_Exercise_
Once the pictures are set aside, copy the records below exactly as they stand.
========
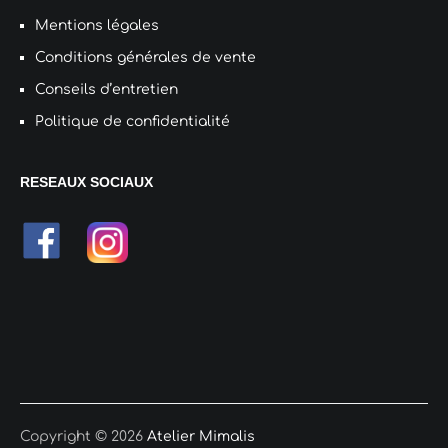
Mentions légales
Conditions générales de vente
Conseils d’entretien
Politique de confidentialité
RESEAUX SOCIAUX
Copyright © 2026
Atelier Mimalis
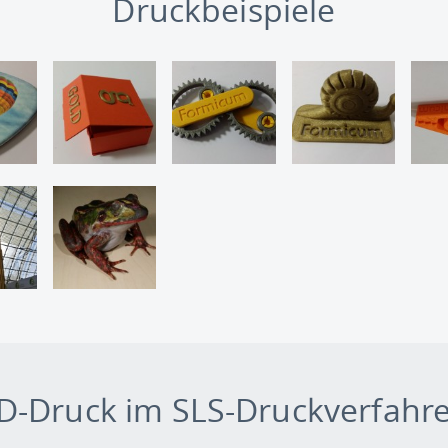
Druckbeispiele
D-Druck im SLS-Druckverfahr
========
_Written answer_
Mentions légales
Conditions générales de vente
Conseils d’entretien
Politique de confidentialité
RESEAUX SOCIAUX
Copyright © 2026
Atelier Mimalis
Druckbeispiele
D-Druck im SLS-Druckverfahr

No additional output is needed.